Deadspawn by Brian Lumley

‘Then . . . Ah – I’ Fess gave a small start as he spied a miniature albino bat hovering near, under the overhang of the dead flyer’s side. In a lightning swipe he scythed it in two parts in mid-air. And: ‘Ah, yes!’ he said. ‘And perhaps I should mention: Volse and I, we had companions all along the way. These damned bats! They get everywhere.’

‘Why treat them so harshly?’ Shaithis cut in. ‘On Starside they were our small familiars.’

‘These aren’t the same.’ Fess shook his great head. ‘They lack obedience.’

Shaithis frowned. They’d obeyed him – hadn’t they?

Arkis growled: ‘Never mind the bats but finish your story. It interests me.’

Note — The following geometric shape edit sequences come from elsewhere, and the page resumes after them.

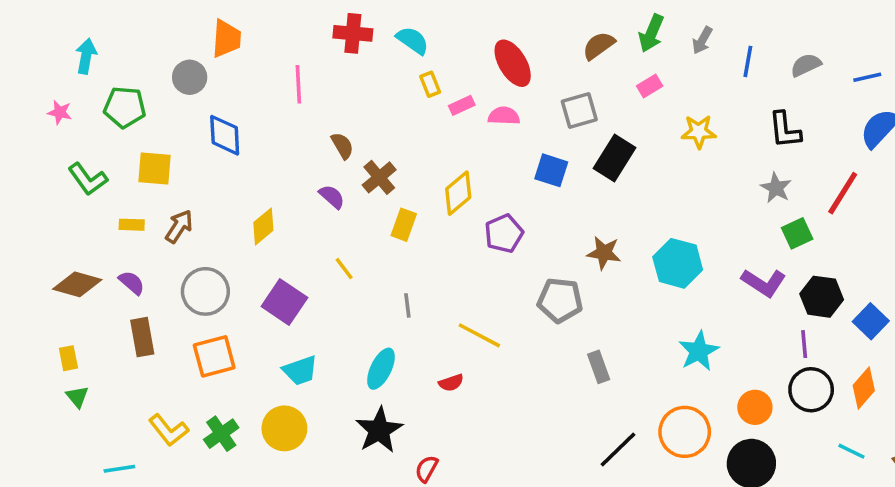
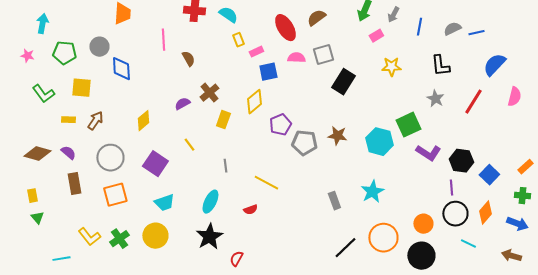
brown semicircle: (599, 46) -> (316, 18), moved
gray circle: (190, 77) -> (99, 47), moved
blue line: (867, 77) -> (476, 33), moved
pink rectangle: (650, 86) -> (376, 36), moved
pink semicircle: (504, 116) -> (296, 58), moved
brown semicircle: (342, 146) -> (188, 59), moved
blue square: (551, 170) -> (268, 72), moved, turned -30
purple semicircle: (332, 197) -> (182, 104), turned -70
green square: (797, 233) -> (408, 125), moved, size x1.4
gray pentagon: (560, 300) -> (304, 143), moved
cyan star: (699, 351) -> (372, 192), moved
cyan line: (851, 451) -> (468, 244), moved

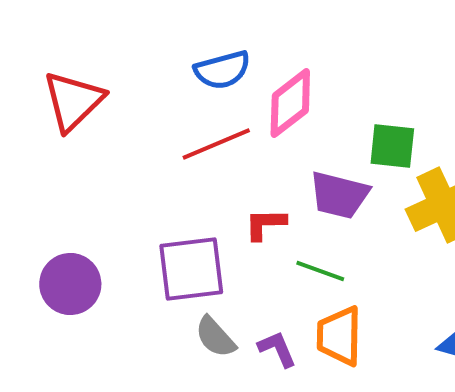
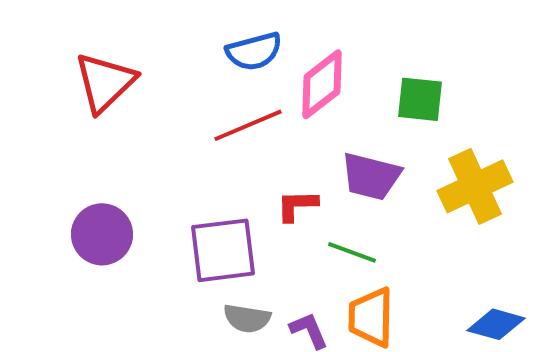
green square: (392, 146) -> (420, 99), moved
purple circle: (70, 284) -> (102, 234), moved
gray semicircle: (215, 337) -> (247, 318), turned -39

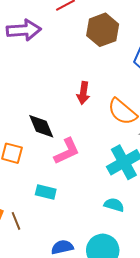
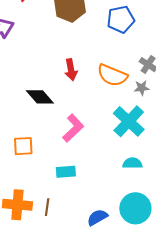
black diamond: (41, 126) -> (40, 97), moved
brown line: (16, 221) -> (47, 207), turned 48

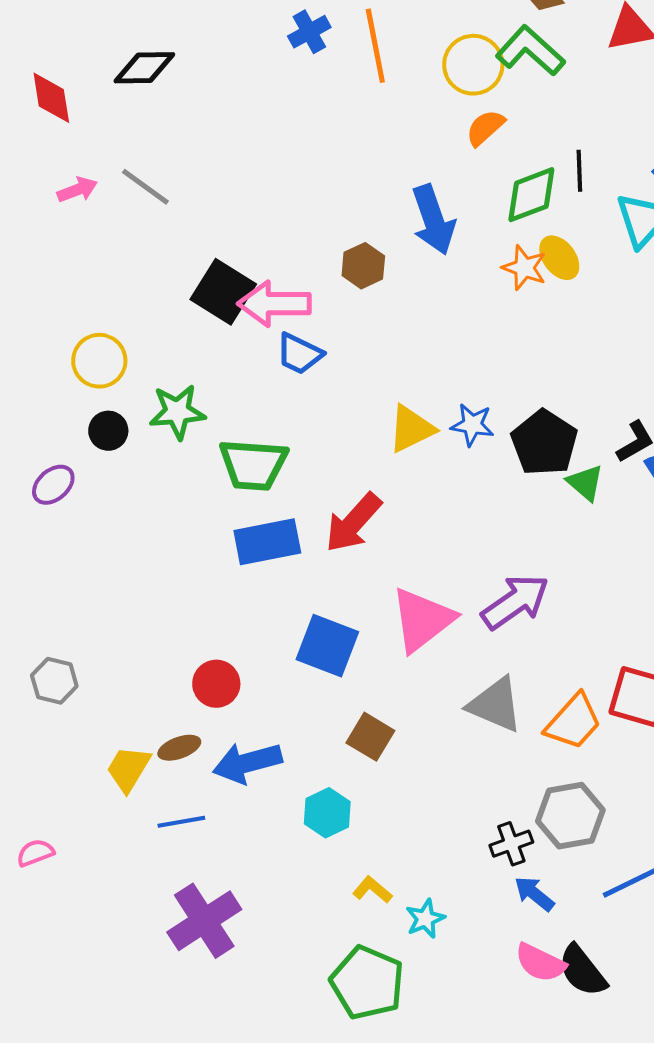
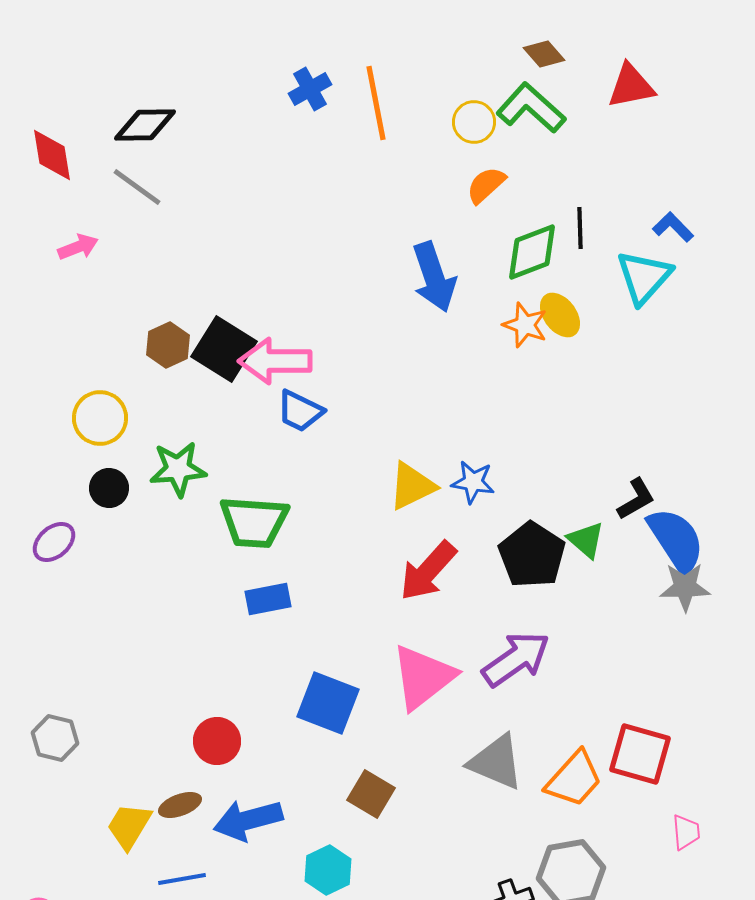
yellow circle: (473, 65) -> (474, 122), size x0.7
gray line: (145, 187) -> (137, 187), moved
brown hexagon: (363, 266) -> (168, 345), moved
black pentagon: (544, 443) -> (532, 555), moved
red arrow: (353, 523) -> (428, 571), moved
blue rectangle: (267, 542) -> (268, 599), size x0.7

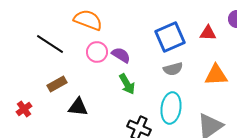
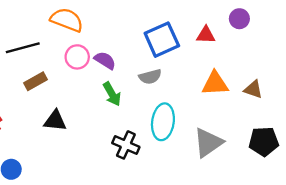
black line: (50, 44) -> (23, 48), turned -48
gray semicircle: (173, 69) -> (150, 77), moved
brown rectangle: (57, 84) -> (36, 81), moved

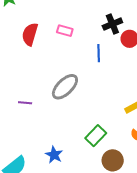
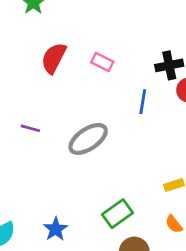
purple line: (25, 103) -> (30, 128), moved

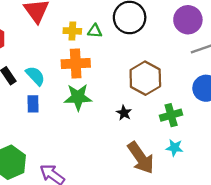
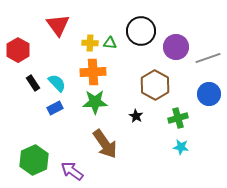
purple circle: (188, 20) -> (176, 47), moved
blue rectangle: (33, 104) -> (55, 108), turned 63
brown arrow: (141, 158) -> (105, 144), moved

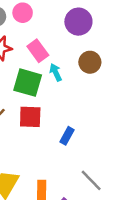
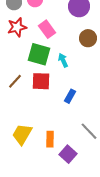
cyan arrow: (56, 72) -> (63, 60), moved

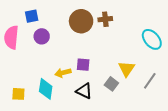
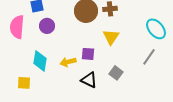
yellow triangle: (127, 69) -> (111, 37), moved
gray line: (150, 81) -> (149, 57), moved
cyan diamond: (46, 89) -> (40, 61), moved

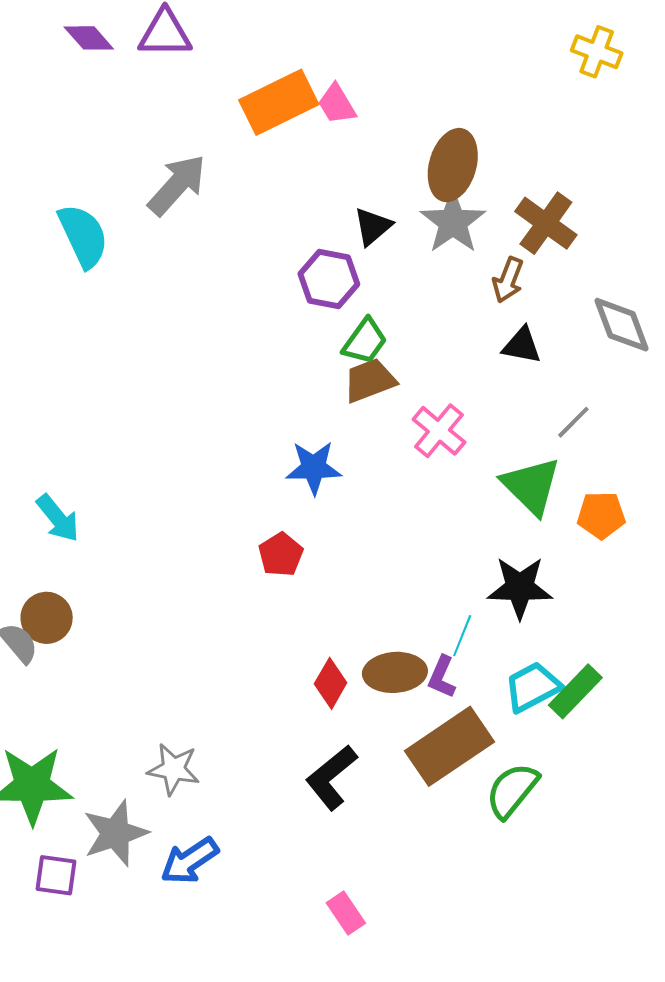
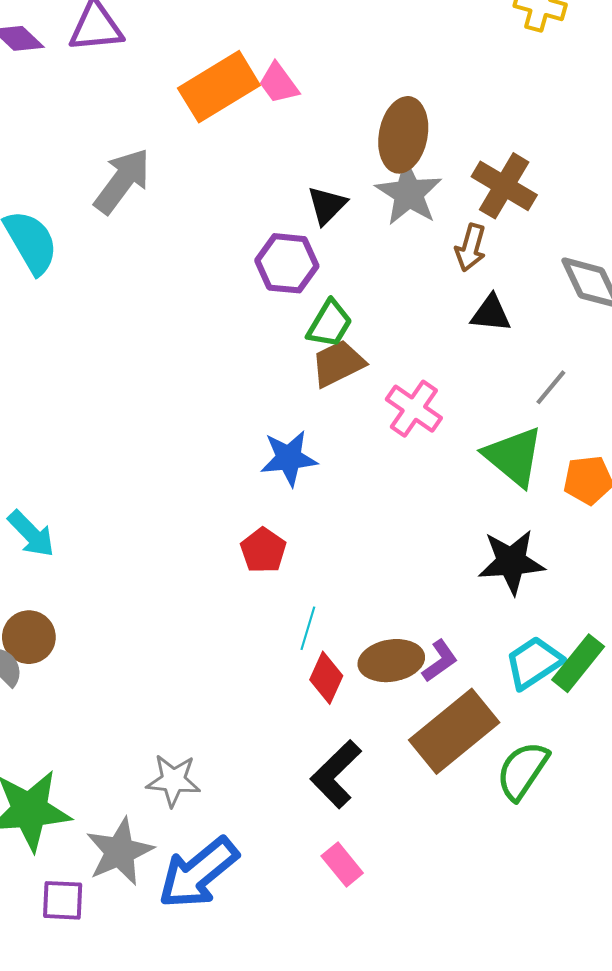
cyan line: (462, 636) -> (308, 628), moved
purple L-shape: (442, 677) -> (440, 661), turned -144
blue arrow: (190, 861) -> (198, 873), size x1.4
pink rectangle: (346, 913) -> (342, 865), moved

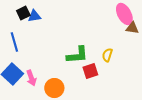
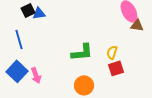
red square: (90, 71) -> (116, 68), moved
orange circle: (54, 88) -> (84, 85), moved

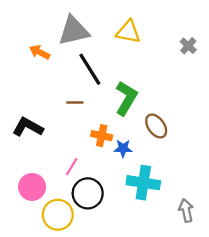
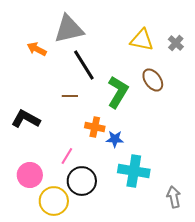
yellow triangle: (128, 32) -> (142, 40), moved
brown ellipse: (156, 126) -> (153, 80), moved

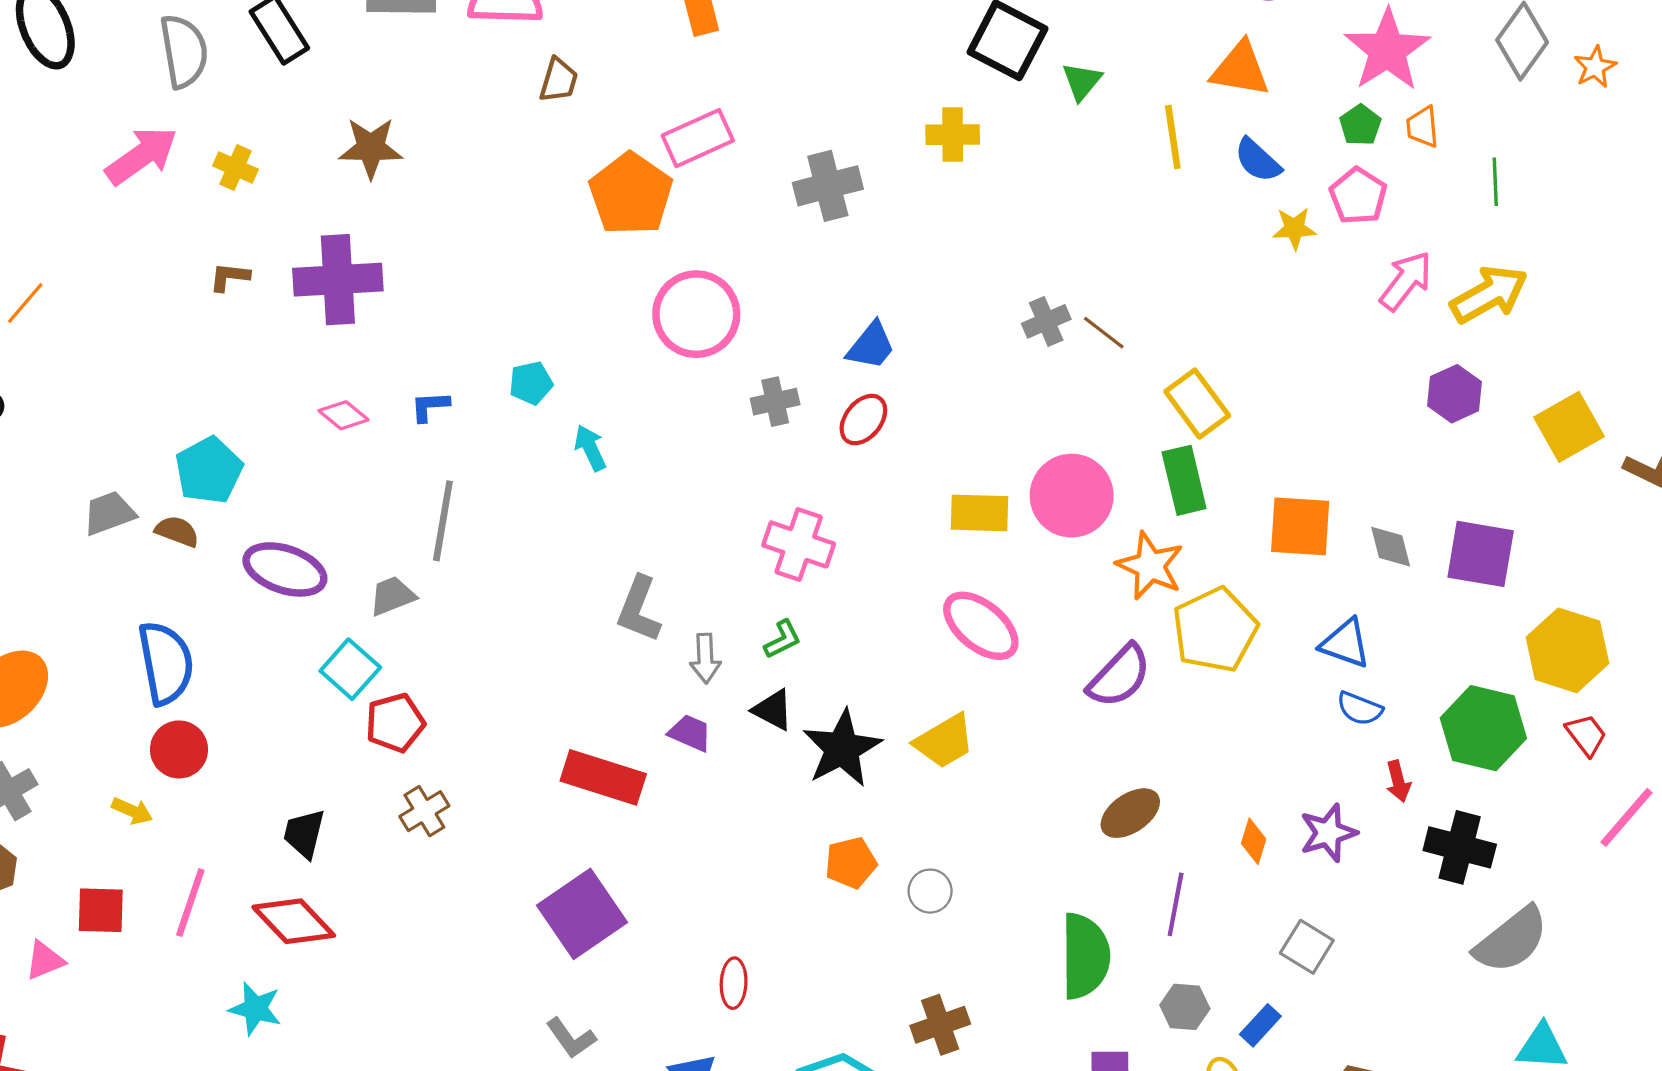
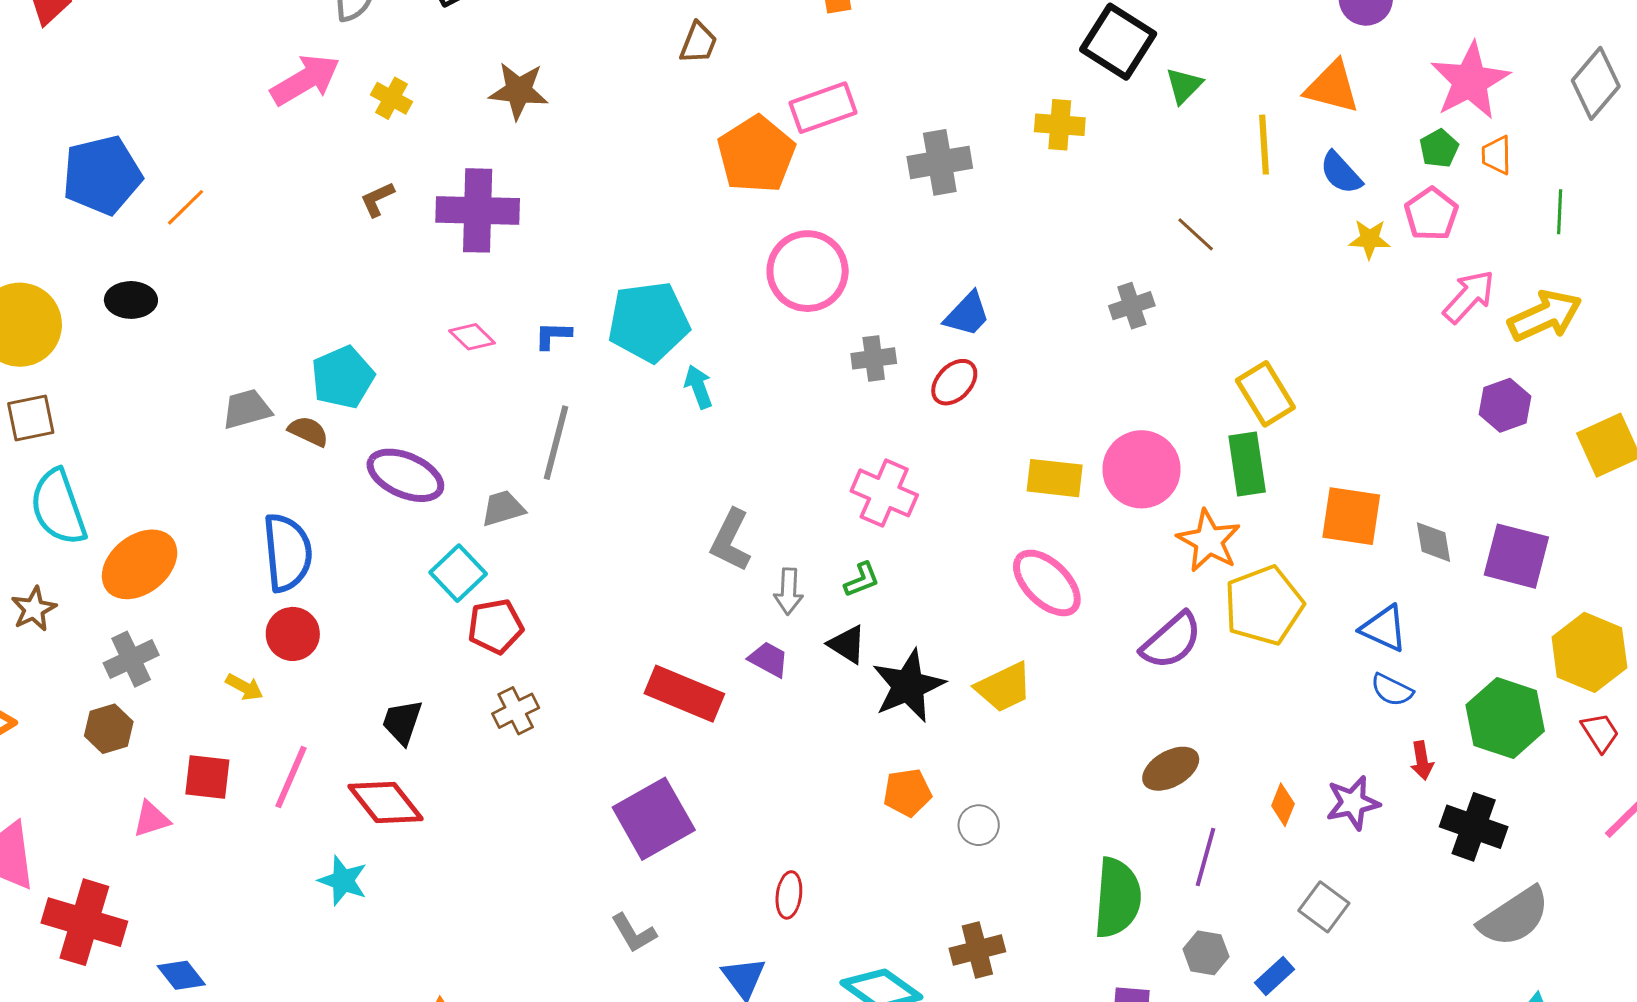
brown L-shape: (229, 277) -> (377, 199), turned -36
brown line: (1104, 333) -> (1196, 234), moved
cyan pentagon: (531, 383) -> (649, 322), size x2.0

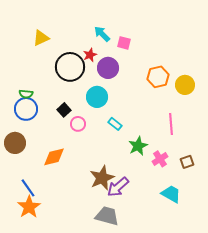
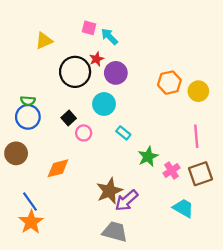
pink square: (124, 43) -> (89, 28), moved
pink line: (171, 124) -> (196, 136), moved
brown square: (187, 162) -> (201, 174), size x1.6

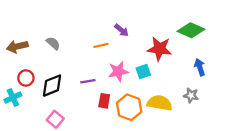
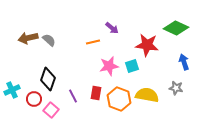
brown arrow: (17, 46) -> (28, 38), moved
red circle: (26, 78) -> (34, 99), moved
purple line: (88, 81) -> (73, 96), moved, turned 72
black diamond: (52, 86) -> (48, 79), turned -50

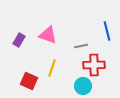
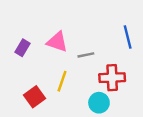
gray line: (81, 46) -> (86, 55), moved
red square: (29, 81) -> (34, 97), turned 30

Partially replenished, invigorated from his feeding, the Ferenc began to don his clothes, generating body heat to complete the job of drying them out. He was adept at this as he was at mist-making. And while he dressed so he continued with his story: ‘Volse went first, then, into the heart of the riddled rock; and I’ll be honest, we thought there was nothing there. Nothing to alarm or threaten us, anyway. And yet I sensed that the picture we had of that place, of its suspected dweller or dwellers, was probably a false one. It seemed to me that my mind was watched, even though I’d failed to detect the watcher. But the deeper we proceeded into the mountain, the more the conviction grew in me that our progress was monitored, even minutely; as if each step led us closer to some terrific confrontation, some contrived and monstrous conclusion. In short, an ambush!’

Arkis grunted and nodded his head. ‘The very way I felt,’ he remarked, in a low, dark mutter, ‘on those several occasions when I’d approach Volse’s flyer for a bite to eat.’

‘Just so.’ Fess nodded, without taking offence, and perhaps deliberately failing to find anything of accusation in Arkis’s statement. ‘And I knew . . . fear? Well no, not fear, for we’re none of us bred that way. Shall we simply say then that I experienced a new sensation, which was not pleasant? Nor was this presentiment without foundation, as will be seen. And all the while those damned albinos tracking our course, until their fluttering and chittering had grown to be such an annoyance that I stayed back a little to strike out at them where they swooped overhead. Which probably saved my life.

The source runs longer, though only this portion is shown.